Last year, for example, nearly 5,000 undocumented students in California received a state grant that covers tuition costs and fees at public universities and colleges, but not room and board. Thousands more students qualified for the grants but didn’t take the money. In many cases involving community colleges, students said they didn’t know the grants were available.

At public four-year universities, where the money was automatically placed into students’ accounts, many grants went unused. Students later said that once they took housing costs into account — especially in expensive cities like Berkeley — they realized the state grants wouldn’t be enough.

“We’re very proud of what we’ve been able to do,” says Lupita Cortez Alcala, executive director of the California Student Aid Commission, “but it’s important to keep in mind they’re still not eligible for federal grants or loans.”

DACA hasn’t boosted college enrollment

In the spring of her senior year in high school, Perez begged admissions officers at various universities for more financial support, but to no avail. So she resigned herself to attending a community college, the path taken by the majority of undocumented students who attend college.

Unable to afford a four-year college without federal or state financial aid, Lisseth Perez is now in Arrupe College, a two-year program for low-income students that’s part of Loyola University.
Unable to afford a four-year college without federal or state financial aid, Lisseth Perez is now in Arrupe College, a two-year program for low-income students that’s part of Loyola University.

Then on prom night, she got a call from an admissions officer at Arrupe College. (Advocates estimate that several hundred undocumented students in Illinois are enrolled in private colleges, which have more leeway in allocating institutional aid, though there is no reliable data on this trend.)

If Perez could pay about $1,000 in tuition and fees, she had a spot.

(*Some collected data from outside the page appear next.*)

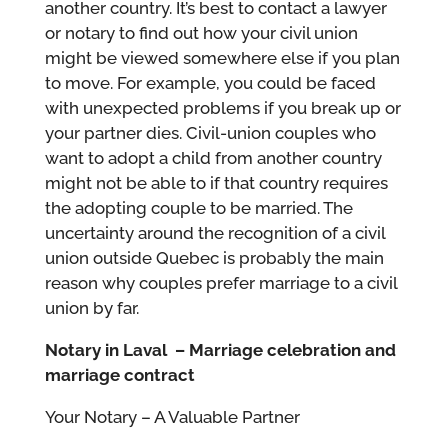
another country. It’s best to contact a lawyer
or notary to find out how your civil union
might be viewed somewhere else if you plan
to move. For example, you could be faced
with unexpected problems if you break up or
your partner dies. Civil-union couples who
want to adopt a child from another country
might not be able to if that country requires
the adopting couple to be married. The
uncertainty around the recognition of a civil
union outside Quebec is probably the main
reason why couples prefer marriage to a civil
union by far.
Notary in Laval – Marriage celebration and
marriage contract
Your Notary – A Valuable Partner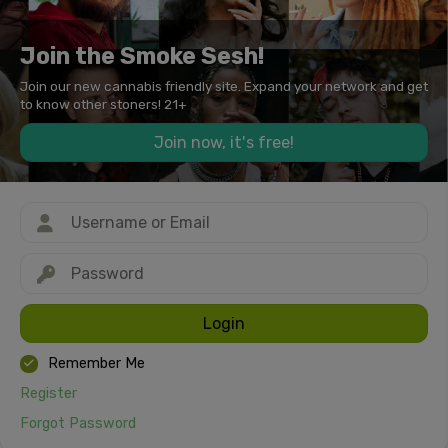
Join the Smoke Sesh!
Join our new cannabis friendly site. Expand your network and get
to know other stoners! 21+
Join now, it's free!
Login
Remember Me
Register
Forgot Password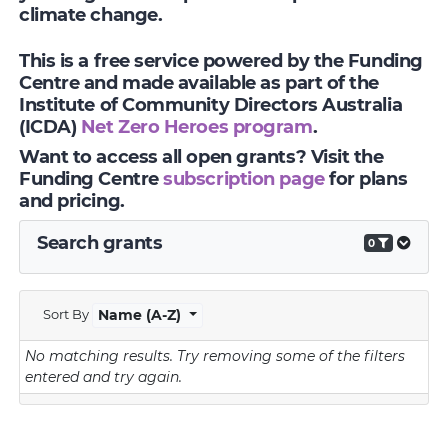
climate change.
This is a free service powered by the Funding
Centre and made available as part of the
Institute of Community Directors Australia
(ICDA)
Net Zero Heroes program
.
Want to access all open grants? Visit the
Funding Centre
subscription page
for plans
and pricing.
Search grants
0
Sort By
Name (A-Z)
No matching results.
Try removing some of the filters
entered and try again.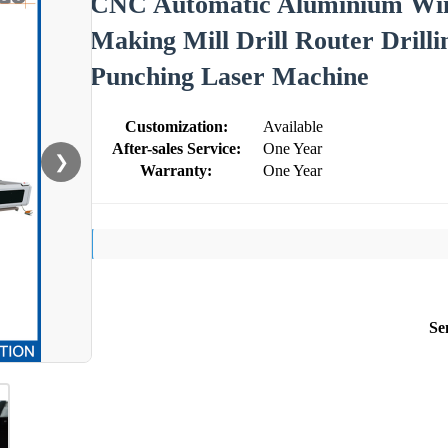
CNC Automatic Aluminium Win
Making Mill Drill Router Drill
Punching Laser Machine
Customization:
Available
After-sales Service:
One Year
❯
Warranty:
One Year
Se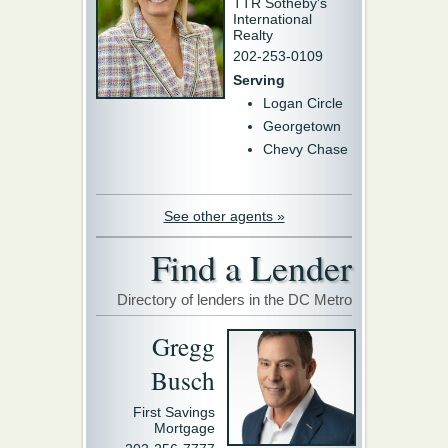
TTR Sotheby's
International
Realty
202-253-0109
Serving
Logan Circle
Georgetown
Chevy Chase
See other agents »
Find a Lender
Directory of lenders in the DC Metro
Gregg
Busch
First Savings
Mortgage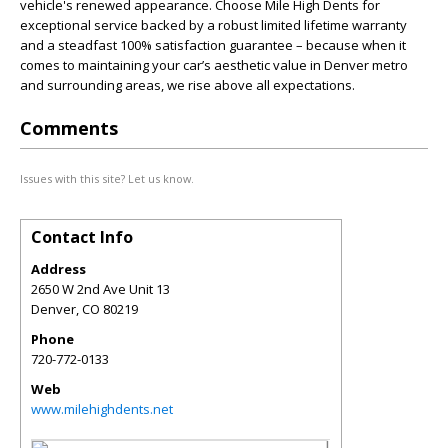
vehicle's renewed appearance. Choose Mile High Dents for
exceptional service backed by a robust limited lifetime warranty
and a steadfast 100% satisfaction guarantee – because when it
comes to maintaining your car’s aesthetic value in Denver metro
and surrounding areas, we rise above all expectations.
Comments
Issues with this site? Let us know.
Contact Info
Address
2650 W 2nd Ave Unit 13
Denver
,
CO
80219
Phone
720-772-0133
Web
www.milehighdents.net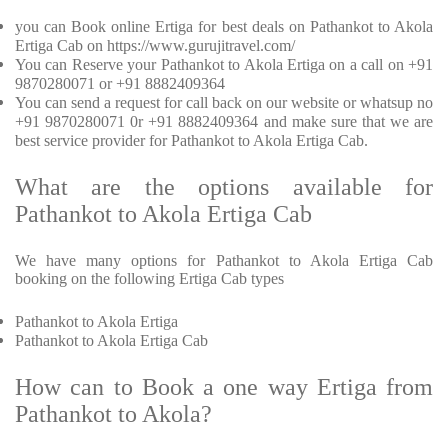
you can Book online Ertiga for best deals on Pathankot to Akola
Ertiga Cab on https://www.gurujitravel.com/
You can Reserve your Pathankot to Akola Ertiga on a call on +91
9870280071 or +91 8882409364
You can send a request for call back on our website or whatsup no
+91 9870280071 0r +91 8882409364 and make sure that we are
best service provider for Pathankot to Akola Ertiga Cab.
What are the options available for
Pathankot to Akola Ertiga Cab
We have many options for Pathankot to Akola Ertiga Cab
booking on the following Ertiga Cab types
Pathankot to Akola Ertiga
Pathankot to Akola Ertiga Cab
How can to Book a one way Ertiga from
Pathankot to Akola?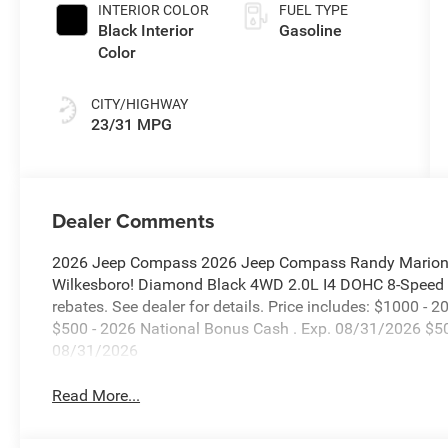
Paint
INTERIOR COLOR
FUEL TYPE
Black Interior
Gasoline
Color
CITY/HIGHWAY
23/31 MPG
Dealer Comments
2026 Jeep Compass 2026 Jeep Compass Randy Marion C
Wilkesboro! Diamond Black 4WD 2.0L I4 DOHC 8-Speed Au
rebates. See dealer for details. Price includes: $1000 -
$500 - 2026 National Bonus Cash . Exp. 08/31/2026 $50
08/31/2026
Read More...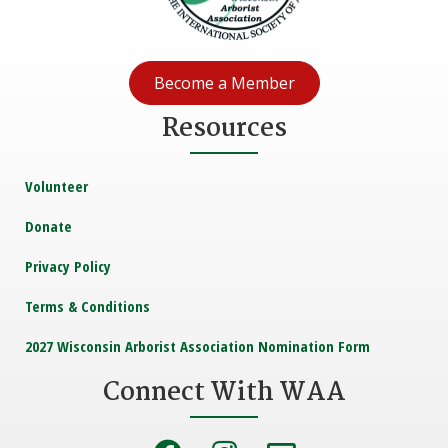
Become a Member
Resources
Volunteer
Donate
Privacy Policy
Terms & Conditions
2027 Wisconsin Arborist Association Nomination Form
Connect With WAA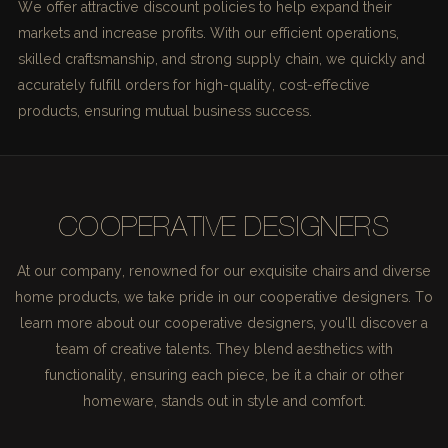
We offer attractive discount policies to help expand their
markets and increase profits. With our efficient operations,
skilled craftsmanship, and strong supply chain, we quickly and
accurately fulfill orders for high-quality, cost-effective
products, ensuring mutual business success.
COOPERATIVE DESIGNERS
At our company, renowned for our exquisite chairs and diverse
home products, we take pride in our cooperative designers. To
learn more about our cooperative designers, you'll discover a
team of creative talents. They blend aesthetics with
functionality, ensuring each piece, be it a chair or other
homeware, stands out in style and comfort.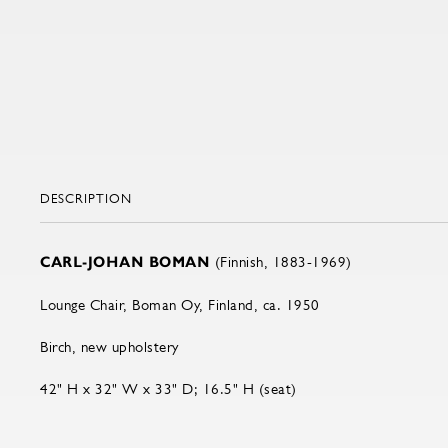
DESCRIPTION
CARL-JOHAN BOMAN
(Finnish, 1883-1969)
Lounge Chair, Boman Oy, Finland, ca. 1950
Birch, new upholstery
42" H x 32" W x 33" D; 16.5" H (seat)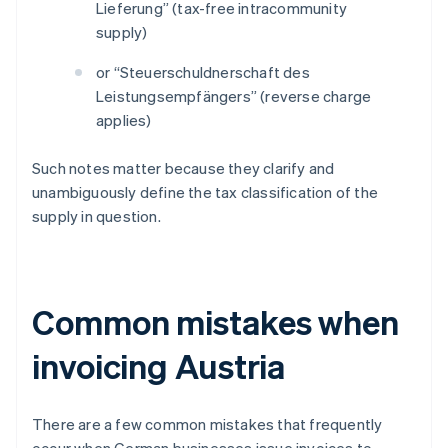
Lieferung” (tax-free intracommunity
supply)
or “Steuerschuldnerschaft des
Leistungsempfängers” (reverse charge
applies)
Such notes matter because they clarify and
unambiguously define the tax classification of the
supply in question.
Common mistakes when
invoicing Austria
There are a few common mistakes that frequently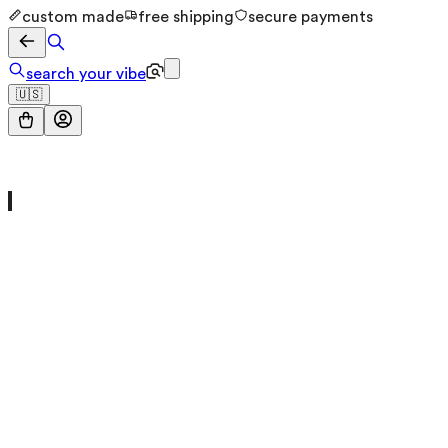
custom made
free shipping
secure payments
search your vibe
🇺🇸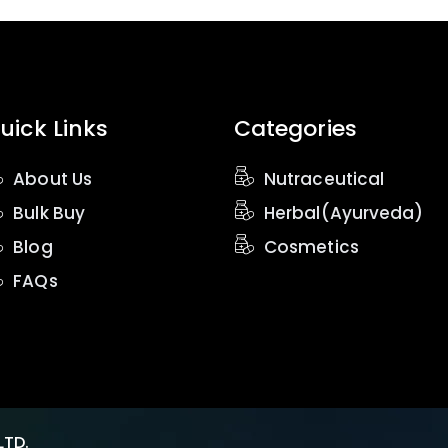
uick Links
Categories
About Us
Nutraceutical
Bulk Buy
Herbal(Ayurveda)
Blog
Cosmetics
FAQs
LTD.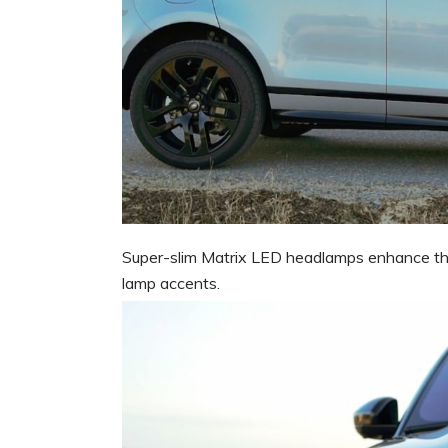
Super-slim Matrix LED headlamps enhance the 
lamp accents.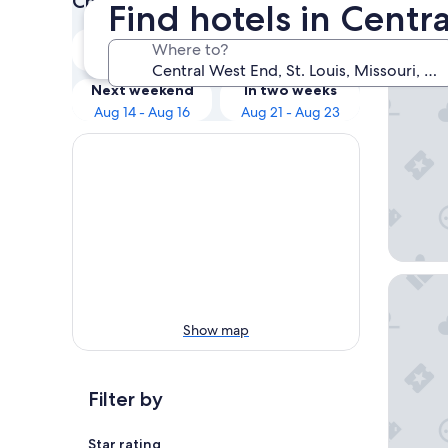
Check prices for these dates
Find hotels in Centra
Our 
Tonight
Tomorrow
Where to?
Aug 8 - Aug 9
Aug 9 - Aug 10
Hyatt Re
Next weekend
In two weeks
Aug 14 - Aug 16
Aug 21 - Aug 23
Drury Pl
Show map
Filter by
Star rating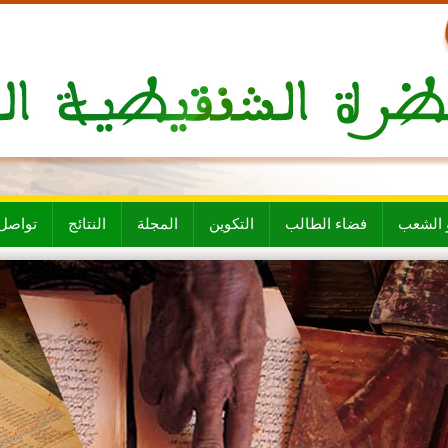
ل معنا
النتائج
المجلة
التكوين
فضاء الطالب
الأقسام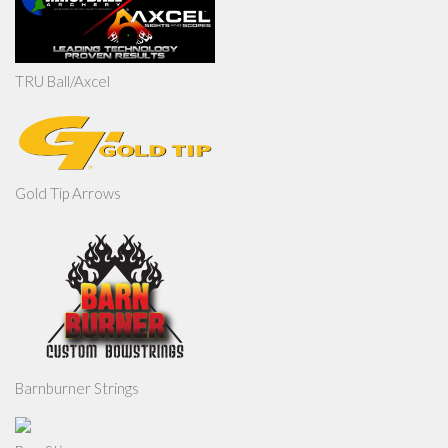
TRU Ball/Axcel
Gold Tip Arrows
Barnburner Strings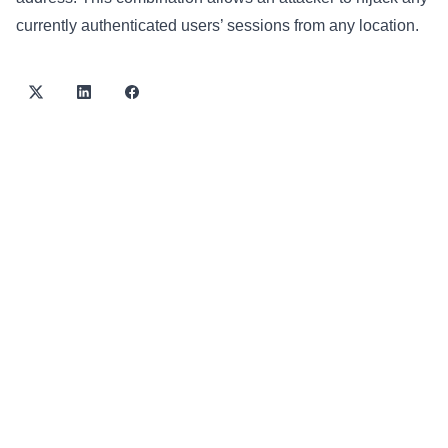
currently authenticated users’ sessions from any location.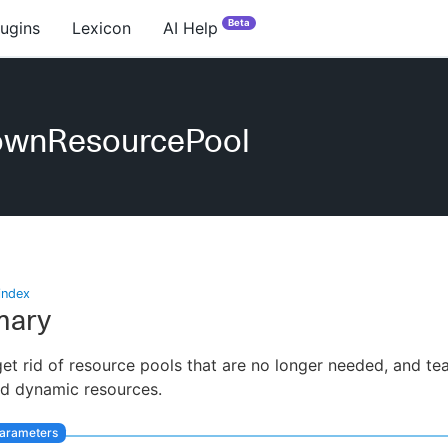
Beta
lugins
Lexicon
AI Help
ownResourcePool
index
ary
et rid of resource pools that are no longer needed, and t
ed dynamic resources.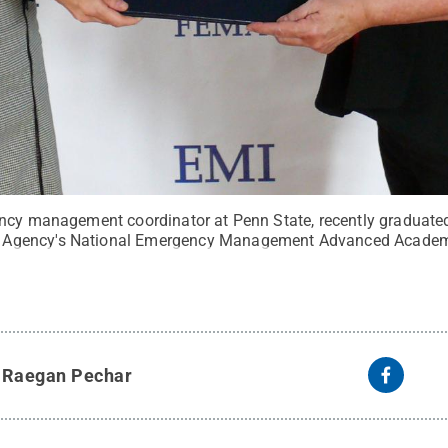
ncy management coordinator at Penn State, recently graduated
Agency's National Emergency Management Advanced Academ
y
Raegan Pechar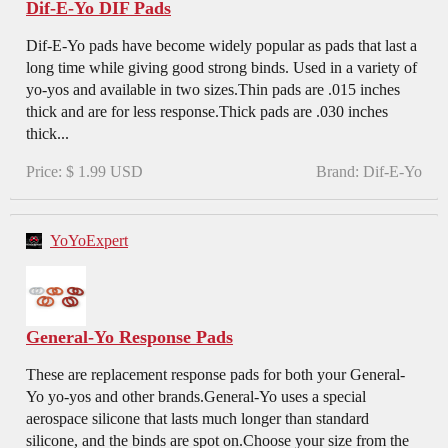
Dif-E-Yo DIF Pads
Dif-E-Yo pads have become widely popular as pads that last a
long time while giving good strong binds. Used in a variety of
yo-yos and available in two sizes.Thin pads are .015 inches
thick and are for less response.Thick pads are .030 inches
thick...
Price: $ 1.99 USD
Brand: Dif-E-Yo
YoYoExpert
General-Yo Response Pads
These are replacement response pads for both your General-
Yo yo-yos and other brands.General-Yo uses a special
aerospace silicone that lasts much longer than standard
silicone, and the binds are spot on.Choose your size from the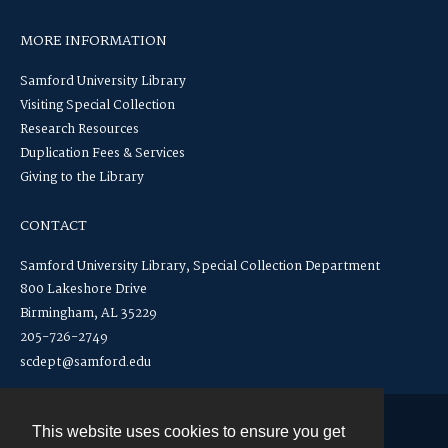
MORE INFORMATION
Samford University Library
Visiting Special Collection
Research Resources
Duplication Fees & Services
Giving to the Library
CONTACT
Samford University Library, Special Collection Department
800 Lakeshore Drive
Birmingham, AL 35229
205-726-2749
scdept@samford.edu
This website uses cookies to ensure you get
Contact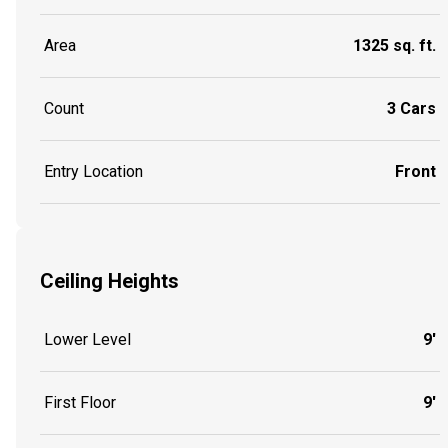
Area
1325 sq. ft.
Count
3 Cars
Entry Location
Front
Ceiling Heights
Lower Level
9'
First Floor
9'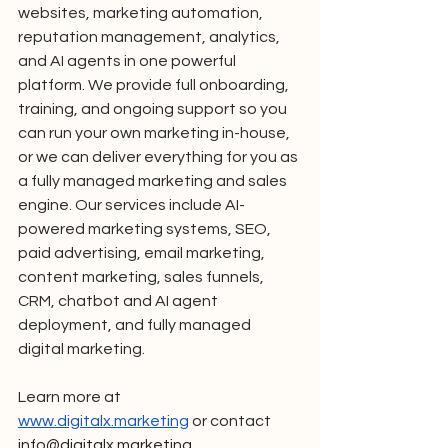
websites, marketing automation, 
reputation management, analytics, 
and AI agents in one powerful 
platform. We provide full onboarding, 
training, and ongoing support so you 
can run your own marketing in-house, 
or we can deliver everything for you as 
a fully managed marketing and sales 
engine. Our services include AI-
powered marketing systems, SEO, 
paid advertising, email marketing, 
content marketing, sales funnels, 
CRM, chatbot and AI agent 
deployment, and fully managed 
digital marketing.
Learn more at 
www.digitalx.marketing
 or contact 
info@digitalx.marketing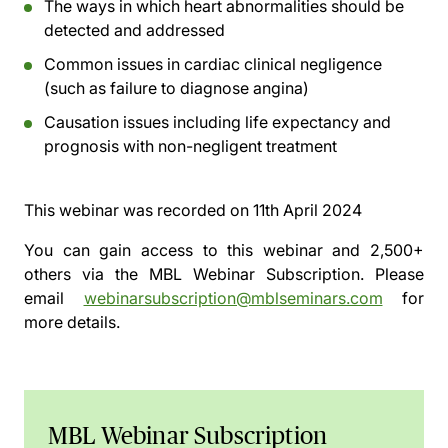
The ways in which heart abnormalities should be
detected and addressed
Common issues in cardiac clinical negligence
(such as failure to diagnose angina)
Causation issues including life expectancy and
prognosis with non-negligent treatment
This webinar was recorded on
11th April 2024
You can gain access to this webinar and 2,500+
others via the
MBL Webinar Subscription.
Please
email
webinarsubscription@mblseminars.com
for
more details.
MBL Webinar Subscription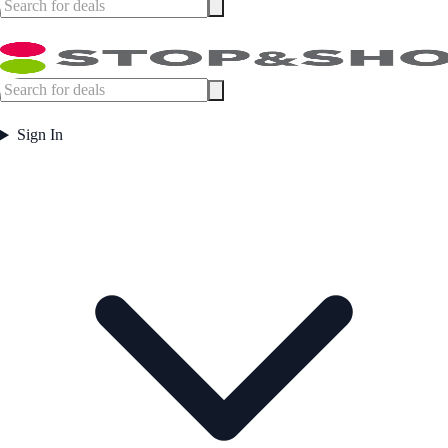
Sign In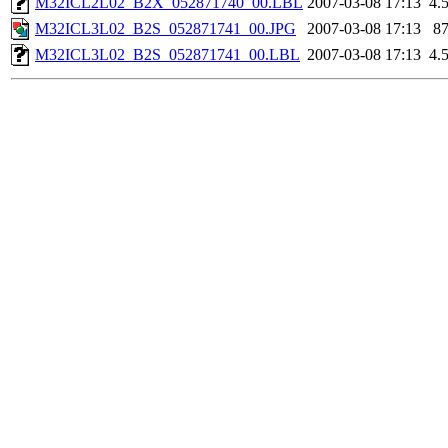
M32ICL2L02_B2X_052871740_00.LBL
2007-03-08 17:13
4.
M32ICL3L02_B2S_052871741_00.JPG
2007-03-08 17:13
8
M32ICL3L02_B2S_052871741_00.LBL
2007-03-08 17:13
4.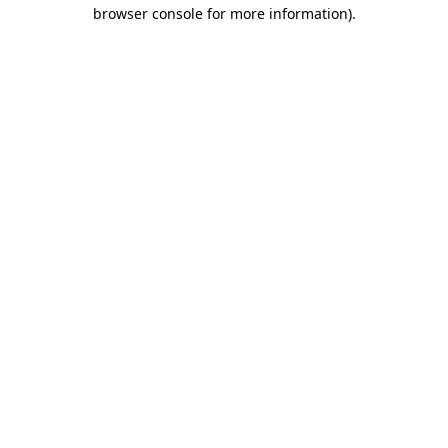
browser console for more information).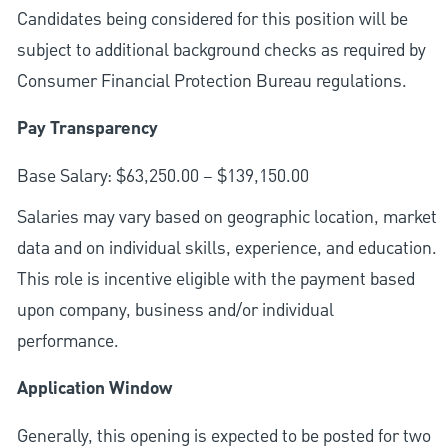
Candidates being considered for this position will be
subject to additional background checks as required by
Consumer Financial Protection Bureau regulations.
Pay Transparency
Base Salary: $63,250.00 – $139,150.00
Salaries may vary based on geographic location, market
data and on individual skills, experience, and education.
This role is incentive eligible with the payment based
upon company, business and/or individual
performance.
Application Window
Generally, this opening is expected to be posted for two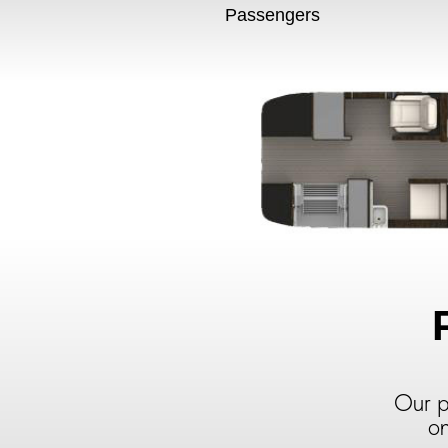
Passengers
Our p
on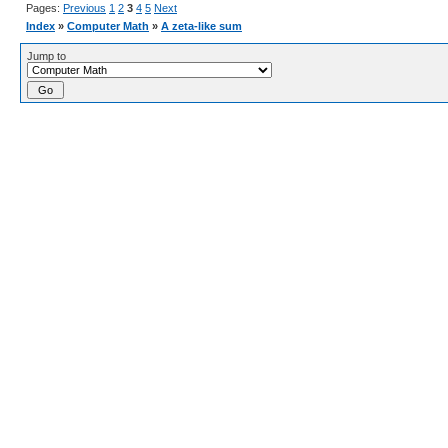
Pages:
Previous
1
2
3
4
5
Next
Index
»
Computer Math
»
A zeta-like sum
Jump to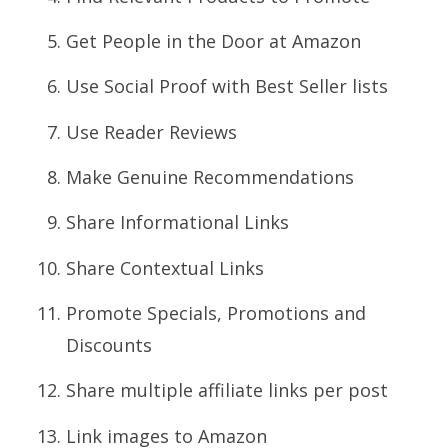
Get People in the Door at Amazon
Use Social Proof with Best Seller lists
Use Reader Reviews
Make Genuine Recommendations
Share Informational Links
Share Contextual Links
Promote Specials, Promotions and
Discounts
Share multiple affiliate links per post
Link images to Amazon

Her high school scholarship covered the costs for the first year. Accepting the Arrupe offer was bittersweet for Perez: Loyola was her dream school, and she’d been accepted. She just couldn’t afford it.

This year she’s working 30 hours or more per week, while taking a full course load, so she can save up for tuition and one day transfer to a four-year university. For the moment, she’s able to work legally in the United States because of DACA.

Gonzales, the researcher at Harvard, says the federal program has been a “huge boon” for young undocumented immigrants and their families.

“If we measure short-term progress, I think that for those 728,000 young people and their families who have DACA, it’s certainly materialized into a giant step forward,” he says. “A lot of these young people have new jobs, they’re increasing their earnings, they’re starting to build credit through bank accounts and credit cards.”

Many of DACA’s proponents thought it would also lead to an increase in the number of undocumented immigrants in college because they could now work legally in the U.S. and save money to pay for tuition.

But a recent paper in the Journal of Population Economics found the opposite: Significantly fewer young undocumented immigrants are in higher education than before DACA — many are working instead.

A lot of Perez’s friends dropped out of college to work to help support their families.

Quitting is not in her plans.  After getting her bachelor’s degree, Perez would like to go to law school and become an attorney for poor immigrant families like her own.

But she knows that without permanent legal status in this country, she may face the possibility of being stuck, degree in hand, in a low-wage job. It’s a thought that consumes her sometimes.

“I’m scared that I’ll have an education, but I won’t be able to get a job,” she says. “That I’ll work at Potbelly’s for my whole life.”